[Input for this task Boundary: Start]

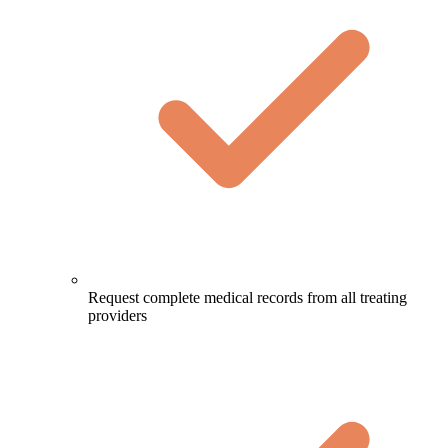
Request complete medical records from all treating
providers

[Input for this task Boundary: End]
[Input for this task Boundary: Start]

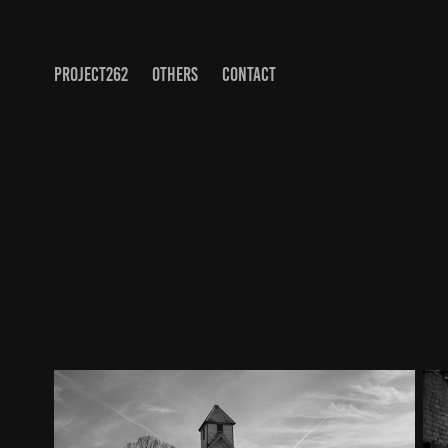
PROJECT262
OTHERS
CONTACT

[Input for this task Boundary: End]
[Input for this task Boundary: Start]

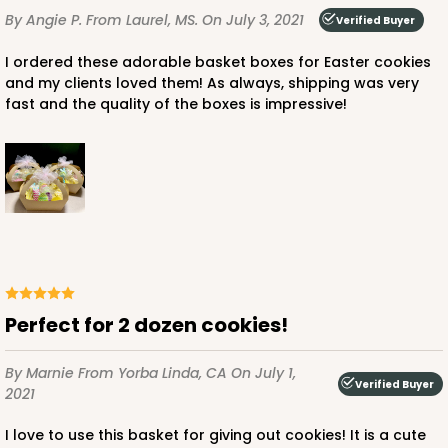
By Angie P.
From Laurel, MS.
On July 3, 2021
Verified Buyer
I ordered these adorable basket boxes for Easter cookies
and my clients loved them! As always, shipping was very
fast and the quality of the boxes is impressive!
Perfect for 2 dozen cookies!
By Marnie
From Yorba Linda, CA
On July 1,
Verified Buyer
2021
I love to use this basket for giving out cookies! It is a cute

[Input for this task Boundary: End]

* [Activity]: Retype only the lines above between the line with "On July 3, 2021" and the line with "I love to use", counting those two lines as well, and keep every character as it is.

* [Solution to this problem]:
On July 3, 2021
Verified Buyer
I ordered these adorable basket boxes for Easter cookies
and my clients loved them! As always, shipping was very
fast and the quality of the boxes is impressive!
Perfect for 2 dozen cookies!
By Marnie
From Yorba Linda, CA
On July 1,
Verified Buyer
2021
I love to use this basket for giving out cookies! It is a cute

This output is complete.